Bukan hanya itu, Asep juga memfasilitasi pendaftaran SPPG baru meski portal pendaftaran sudah ditutup. Setelah berhasil mengatur titik-titik SPPG tersebut, Asep memberikan sejumlah uang kepada Sony sebagai kompensasi. Atas perbuatannya, Asep disangka melanggar Pasal 12 huruf a, huruf b Undang-Undang Tipikor dan Pasal 605 ayat 2, Pasal 606 tentang KUHP.
“Dan terhadap tersangka saat ini dilakukan penahanan selama 20 hari ke depan di Rutan Salemba Cabang Kejaksaan Negeri Jakarta Selatan,” tutur dia.
Asep, Orang Kepercayaan Eks Waka BGN yang Manipulasi Mitra MBG
Penetapan Asep sebagai tersangka menambah daftar panjang aktor yang terlibat dalam korupsi program prioritas pemerintah ini. Program MBG sendiri merupakan inisiatif nasional yang menargetkan 23,4 juta penerima manfaat terdiri dari anak usia sekolah, ibu hamil, dan balita di 514 kabupaten/kota se-Indonesia.
Menurut data resmi BGN per Maret 2026, anggaran yang dialokasikan untuk program ini mencapai Rp 47,2 triliun selama periode 2025-2026, dengan target 12.400 unit SPPG beroperasi di seluruh wilayah.
Manipulasi yang dilakukan Asep dan Sony berdampak langsung pada distribusi bantuan. Dengan membatalkan pendaftaran SPPG yang sudah terverifikasi, keduanya memberi ruang bagi mitra palsu atau tidak qualified untuk mengambil alih kontrak pengadaan. Hal ini tidak hanya merugikan keuangan negara, tetapi juga berpotensi menghambat penyaluran makanan bergizi ke masyarakat yang membutuhkan.
Kejagung menduga aksi intervensi ini dilakukan secara sistematis sejak awal 2025, saat pendaftaran mitra MBG dibuka pertama kali. Riwayat akses ilegal Asep ke sistem verifikasi BGN tercatat dalam bukti elektronik yang disita penyidik dalam penggeledahan beberapa waktu lalu.
Empat Tersangka dan Pasal yang Disangkakan
Dengan penetapan Asep, total sudah ada empat orang yang ditetapkan sebagai tersangka dalam kasus ini. Tiga tersangka sebelumnya yaitu eks Kepala BGN Dadan Hindayana, eks Waka BGN Lodewyk Pusung, dan eks Waka BGN Sony Sonjaya. Dadan saat ini ditahan di Rutan Kejari Jakarta Selatan, sementara Lodewyk dan Sony ditahan di Rutan Kejaksaan Agung.

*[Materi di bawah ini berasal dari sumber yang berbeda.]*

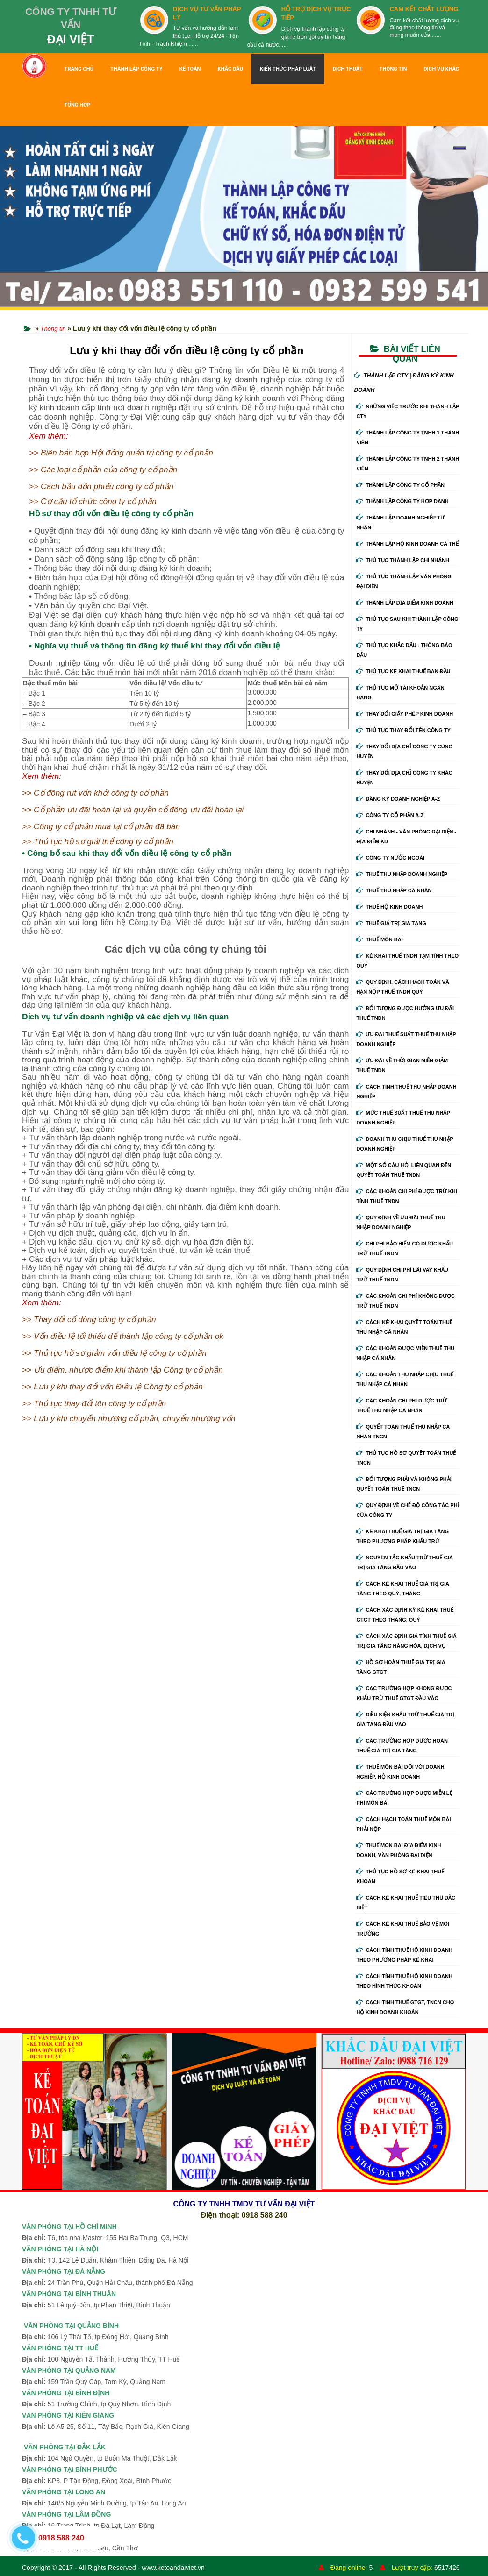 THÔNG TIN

Para tersangka sebelumnya dijerat Pasal 603 dan 604 juncto Pasal 20 Undang-Undang Nomor 31 Tahun 1999 (dan) Undang-Undang Nomor 1 Tahun 2023 tentang KUHP. Perbedaan pasal yang disangkakan kepada Asep, menurut Syarief, lantaran peran Asep sebagai pihak swasta yang menerima keuntungan dari tindak pidana korupsi, bukan pejabat negara.

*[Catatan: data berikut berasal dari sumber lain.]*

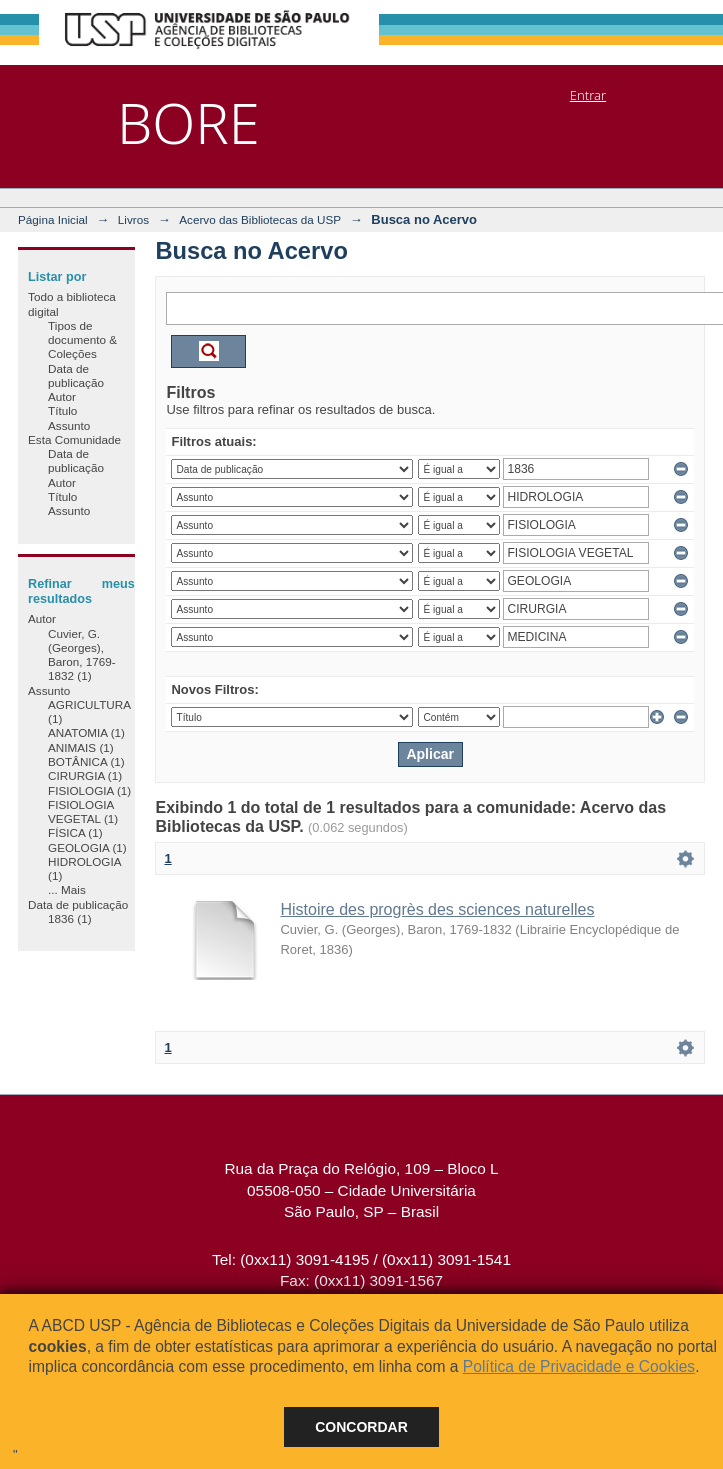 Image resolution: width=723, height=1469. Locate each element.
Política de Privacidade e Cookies (579, 1366)
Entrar (588, 95)
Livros (133, 219)
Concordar (361, 1427)
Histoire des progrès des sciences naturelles (437, 909)
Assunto (69, 425)
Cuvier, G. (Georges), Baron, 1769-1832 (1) (82, 655)
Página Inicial (53, 219)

Data sementara dari Badan Pemeriksa Keuangan (BPK) per Mei 2026 menunjukkan estimasi kerugian negara dalam kasus ini mencapai Rp 217,8 miliar. Kerugian tersebut berasal dari kontrak pengadaan fiktif SPPG, pembayaran kepada mitra yang tidak memenuhi syarat, serta biaya administrasi pendaftaran yang dipungut secara ilegal. Kejagung juga telah memblokir 14 rekening bank atas nama tersangka dan pihak terkait, dengan total nilai aset mencapai Rp 32,4 miliar.
Penyidik Kejagung telah melakukan serangkaian penggeledahan di sejumlah lokasi mulai dari Jakarta hingga Bandung sejak awal Juni 2026. Dari lokasi tersebut, disita ribuan dokumen kontrak mitra MBG, serta barang bukti elektronik berupa 12 unit ponsel pintar, 5 laptop, dan 2 hard disk eksternal yang diduga berisi bukti komunikasi antara para tersangka.
BGN sendiri telah menghentikan sementara portal pendaftaran mitra MBG sejak 1 Juni 2026 untuk melakukan audit menyeluruh terhadap seluruh SPPG yang sudah terdaftar. Badan tersebut juga membentuk tim audit independen yang beranggotakan akademisi dari perguruan tinggi negeri terkemuka untuk memverifikasi ulang kelayakan mitra.
Presiden Prabowo Subianto melalui Juru Bicara Presiden menegaskan pada 10 Juni 2026 bahwa pemerintah tidak akan mentolerir korupsi dalam program sosial prioritas. “Presiden memerintahkan aparat penegak hukum untuk menindak tegas siapa pun yang mencoba mencuri dana rakyat, termasuk dalam program Makan Bergizi Gratis,” ujar Juru Bicara Presiden.
Kejagung menyatakan akan terus mengembangkan kasus ini untuk mengungkap aktor lain yang mungkin terlibat, termasuk kemungkinan keterlibatan pejabat dari instansi lain atau pihak swasta lainnya. Masyarakat juga diimbau untuk melaporkan jika menemukan indikasi penyimpangan dalam pelaksanaan MBG di wilayah masing-masing melalui saluran pengaduan resmi BGN.